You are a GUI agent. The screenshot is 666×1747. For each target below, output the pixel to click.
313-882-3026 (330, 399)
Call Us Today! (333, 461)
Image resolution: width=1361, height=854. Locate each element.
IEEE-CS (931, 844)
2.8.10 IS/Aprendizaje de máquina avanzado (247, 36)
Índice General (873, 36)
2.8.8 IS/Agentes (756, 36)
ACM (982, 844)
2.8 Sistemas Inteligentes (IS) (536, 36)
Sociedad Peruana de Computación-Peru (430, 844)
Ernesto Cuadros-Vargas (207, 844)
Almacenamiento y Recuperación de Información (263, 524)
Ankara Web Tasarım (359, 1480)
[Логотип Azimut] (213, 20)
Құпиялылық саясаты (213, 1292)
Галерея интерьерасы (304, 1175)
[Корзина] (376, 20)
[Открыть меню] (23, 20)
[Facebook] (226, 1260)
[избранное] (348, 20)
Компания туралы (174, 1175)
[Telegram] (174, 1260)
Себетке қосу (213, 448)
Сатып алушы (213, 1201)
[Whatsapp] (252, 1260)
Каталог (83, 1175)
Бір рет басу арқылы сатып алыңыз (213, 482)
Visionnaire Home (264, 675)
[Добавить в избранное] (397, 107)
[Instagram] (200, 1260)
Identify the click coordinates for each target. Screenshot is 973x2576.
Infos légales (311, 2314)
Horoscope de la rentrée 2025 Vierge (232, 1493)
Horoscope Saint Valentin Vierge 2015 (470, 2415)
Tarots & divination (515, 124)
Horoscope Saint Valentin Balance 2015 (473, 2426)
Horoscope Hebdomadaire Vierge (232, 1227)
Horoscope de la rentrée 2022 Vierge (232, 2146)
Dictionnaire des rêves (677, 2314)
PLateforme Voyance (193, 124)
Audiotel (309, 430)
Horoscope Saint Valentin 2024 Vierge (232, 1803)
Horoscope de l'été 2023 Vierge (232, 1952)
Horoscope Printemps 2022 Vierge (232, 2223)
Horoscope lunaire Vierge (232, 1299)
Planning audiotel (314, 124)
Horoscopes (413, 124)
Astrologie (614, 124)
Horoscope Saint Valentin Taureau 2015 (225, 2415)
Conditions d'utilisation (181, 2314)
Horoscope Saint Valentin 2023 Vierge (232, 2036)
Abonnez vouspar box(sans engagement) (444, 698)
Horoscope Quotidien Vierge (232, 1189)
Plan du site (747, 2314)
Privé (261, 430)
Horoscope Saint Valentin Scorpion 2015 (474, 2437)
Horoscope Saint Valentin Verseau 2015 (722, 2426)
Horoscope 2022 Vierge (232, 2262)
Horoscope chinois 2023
-------------------------
TASK DIRECTIONS: Please copy out each line of the material that contains the string "Saint".

EXERCISE SOLUTION:
Horoscope Saint Valentin Vierge 2015 (470, 2415)
Horoscope Saint Valentin Balance 2015 (473, 2426)
Horoscope Saint Valentin 2024 Vierge (232, 1803)
Horoscope Saint Valentin Taureau 2015 (225, 2415)
Horoscope Saint Valentin 2023 Vierge (232, 2036)
Horoscope Saint Valentin Scorpion 2015 (474, 2437)
Horoscope Saint Valentin Verseau 2015 (722, 2426)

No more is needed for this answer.